10 considerations for hosting 'post-Covid' live experiences
A view from Kate Umfreville

10 considerations for hosting 'post-Covid' live experiences

The latest plans from the government reveal a gradual process as we come out of lockdown, with plenty of caveats as "data not dates" drive the roadmap. So yet again, the experience economy has to be prepared to adapt and evolve to survive. There is clear optimism with 21 June set as "Freedom Day" including the re-opening of nightclubs, festivals and theatres, but there is much uncertainty for live event partners and hosts in the months leading up to it, and we must be cautious approaching activation planning.

In the past 10 months, The Producers has been pivoting face-to-face experiential campaigns to deliver hybrid virtual experiences as brands still need to deliver real emotional connection with their consumers.

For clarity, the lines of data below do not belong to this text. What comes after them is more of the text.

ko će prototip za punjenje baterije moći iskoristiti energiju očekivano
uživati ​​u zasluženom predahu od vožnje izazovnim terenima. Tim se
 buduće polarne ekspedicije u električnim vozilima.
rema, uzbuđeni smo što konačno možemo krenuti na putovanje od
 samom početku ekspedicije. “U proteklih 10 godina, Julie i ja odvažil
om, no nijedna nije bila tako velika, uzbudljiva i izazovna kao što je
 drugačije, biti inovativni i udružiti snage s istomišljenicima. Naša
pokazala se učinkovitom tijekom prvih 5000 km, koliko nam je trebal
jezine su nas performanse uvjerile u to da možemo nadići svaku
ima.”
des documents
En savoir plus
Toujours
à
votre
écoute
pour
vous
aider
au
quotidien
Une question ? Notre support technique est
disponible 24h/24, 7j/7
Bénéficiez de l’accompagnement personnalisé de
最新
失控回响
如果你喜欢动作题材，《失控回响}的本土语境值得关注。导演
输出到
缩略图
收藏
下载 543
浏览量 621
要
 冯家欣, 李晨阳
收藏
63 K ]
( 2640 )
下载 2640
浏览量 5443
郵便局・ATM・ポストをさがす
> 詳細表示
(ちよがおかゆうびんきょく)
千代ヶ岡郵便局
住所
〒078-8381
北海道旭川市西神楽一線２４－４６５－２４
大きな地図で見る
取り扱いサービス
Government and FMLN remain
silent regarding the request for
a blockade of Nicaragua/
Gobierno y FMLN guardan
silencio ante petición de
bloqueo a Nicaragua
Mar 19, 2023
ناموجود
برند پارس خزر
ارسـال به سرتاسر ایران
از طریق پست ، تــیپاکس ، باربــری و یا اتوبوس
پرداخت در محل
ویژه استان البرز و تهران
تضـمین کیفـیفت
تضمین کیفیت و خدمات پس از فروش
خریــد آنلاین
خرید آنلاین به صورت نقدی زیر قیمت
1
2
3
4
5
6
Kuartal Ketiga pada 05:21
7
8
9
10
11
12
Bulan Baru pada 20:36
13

Brands want to ensure their campaign investment is 'risk-free' with content-led experience solutions using incredible advances in technology, and this approach will be critical for all partners to ensure experiences deliver a viable option for brand investment.

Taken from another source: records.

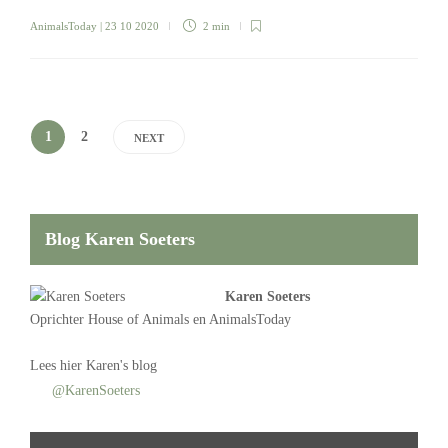
AnimalsToday
| 23 10 2020
2 min
1
2
NEXT
Blog Karen Soeters
Karen Soeters
Oprichter
House of Animals
en AnimalsToday
Lees
hier Karen's blog
@KarenSoeters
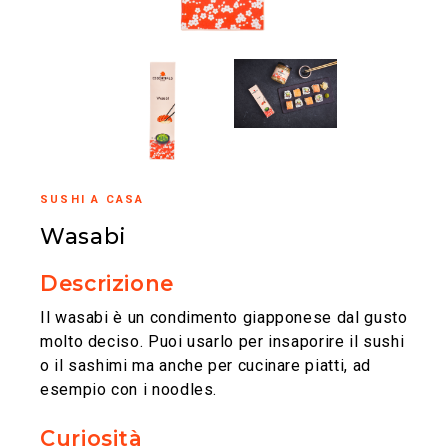
SUSHI A CASA
Wasabi
Descrizione
Il wasabi è un condimento giapponese dal gusto
molto deciso. Puoi usarlo per insaporire il sushi
o il sashimi ma anche per cucinare piatti, ad
esempio con i noodles.
Curiosità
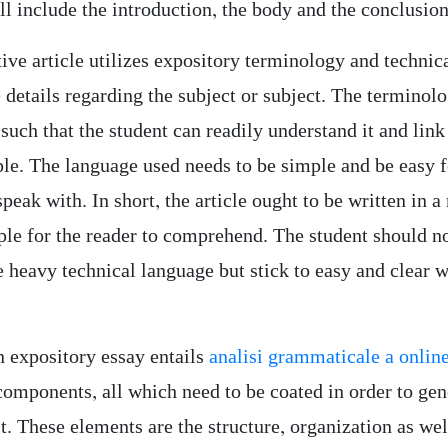
ll include the introduction, the body and the conclusion
ive article utilizes expository terminology and technic
 details regarding the subject or subject. The terminol
such that the student can readily understand it and link 
ple. The language used needs to be simple and be easy f
speak with. In short, the article ought to be written in 
mple for the reader to comprehend. The student should n
e heavy technical language but stick to easy and clear 
.
n expository essay entails
analisi grammaticale a onlin
components, all which need to be coated in order to gen
lt. These elements are the structure, organization as wel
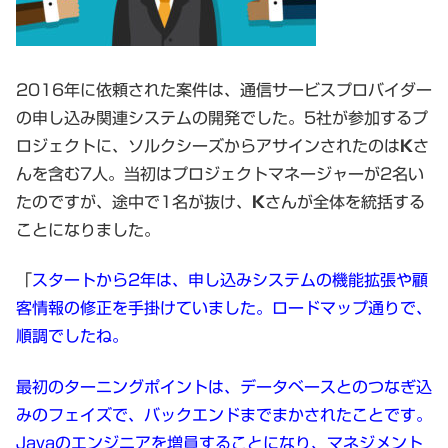
2016年に依頼された案件は、通信サービスプロバイダー
の申し込み関連システムの開発でした。5社が参加するプ
ロジェクトに、ソルクシーズからアサインされたのは
K
さ
んを含む7人。当初はプロジェクトマネージャーが2名い
たのですが、途中で1名が抜け、
K
さんが全体を統括する
ことになりました。
「
スタートから2年は、申し込みシステムの機能拡張や顧
客情報の修正を手掛けていました。ロードマップ通りで、
順調でしたね。
最初のターニングポイントは、データベースとのつなぎ込
みのフェイズで、バックエンドまでまかされたことです。
Javaのエンジニアを増員することになり、マネジメント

Brand experiences post-June’s watershed date for re-opening will need to react to the evolving landscape and consumer expectations. Here are 10 key aspects that need to be considered. 

1. Brands need to develop experiences with women's safety in mind

Specifically for high footfall public events, such as festivals and music events, the experience industry needs to address women's safety head-on and update event safety plans accordingly. Proposals should include increased training for security, dedicated safe spaces within events for women and safer transport solutions to and from events

2. When live events initially return, social distancing will likely remain in place

This could result in some functional changes such as additional safety signs and entry and exit points. Initially, we can expect events to be smaller, and running at a limited capacity.

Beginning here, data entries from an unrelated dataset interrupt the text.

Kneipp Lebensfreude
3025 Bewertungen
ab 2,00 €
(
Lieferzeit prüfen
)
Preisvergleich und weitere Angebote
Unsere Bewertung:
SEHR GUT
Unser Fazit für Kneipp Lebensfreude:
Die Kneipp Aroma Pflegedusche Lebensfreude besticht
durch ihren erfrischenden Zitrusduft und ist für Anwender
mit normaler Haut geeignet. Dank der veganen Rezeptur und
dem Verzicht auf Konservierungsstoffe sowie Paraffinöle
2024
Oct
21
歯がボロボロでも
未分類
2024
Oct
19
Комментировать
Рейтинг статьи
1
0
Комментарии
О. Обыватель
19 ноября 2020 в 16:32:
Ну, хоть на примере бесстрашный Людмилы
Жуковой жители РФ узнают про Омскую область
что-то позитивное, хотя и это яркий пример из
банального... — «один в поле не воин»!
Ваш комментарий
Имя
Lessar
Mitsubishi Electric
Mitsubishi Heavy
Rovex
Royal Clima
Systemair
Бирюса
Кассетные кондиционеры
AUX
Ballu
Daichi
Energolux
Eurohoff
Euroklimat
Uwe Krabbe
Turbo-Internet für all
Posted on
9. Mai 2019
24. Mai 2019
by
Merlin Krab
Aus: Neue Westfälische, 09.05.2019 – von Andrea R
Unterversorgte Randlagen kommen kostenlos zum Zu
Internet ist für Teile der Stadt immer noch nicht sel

3. Live events may lengthen to allow for repetition

A typical two-day experience may stretch into three or even four days. By staggering attendee arrival and departure dates, organisers will effectively hold their entire event two or three times in order to maintain social distancing guidelines and ensure attendee safety with a minimal impact to their budgets.

4. Outdoor events will thrive

To promise a more Covid-safe environment, outdoor spaces will be in high demand. Second to those will be creative venues that facilitate social distancing, a preference toward larger facilities and unique room set-ups.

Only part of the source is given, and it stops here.